Task inputs |
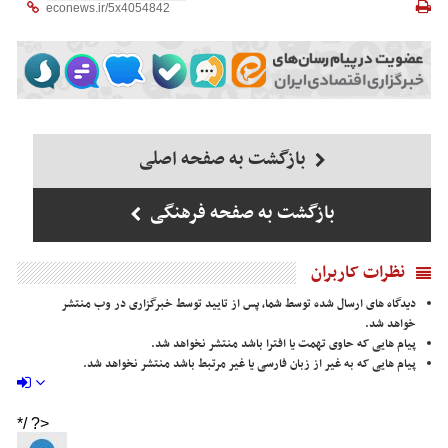
بازگشت به صفحه اصلی
بازگشت به صفحه فرهنگی
نظرات کاربران
دیدگاه های ارسال شده توسط شما، پس از تایید توسط خبرگزاری در وب منتشر
خواهد شد.
پیام هایی که حاوی تهمت یا افترا باشد منتشر نخواهد شد.
پیام هایی که به غیر از زبان فارسی یا غیر مرتبط باشد منتشر نخواهد شد.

What you will do |
Starting with the line that holds "پیام هایی که حاوی", copy every line through the end of the data above. Reproduce them exactly, with no other material.

Response below |
پیام هایی که حاوی تهمت یا افترا باشد منتشر نخواهد شد.
پیام هایی که به غیر از زبان فارسی یا غیر مرتبط باشد منتشر نخواهد شد.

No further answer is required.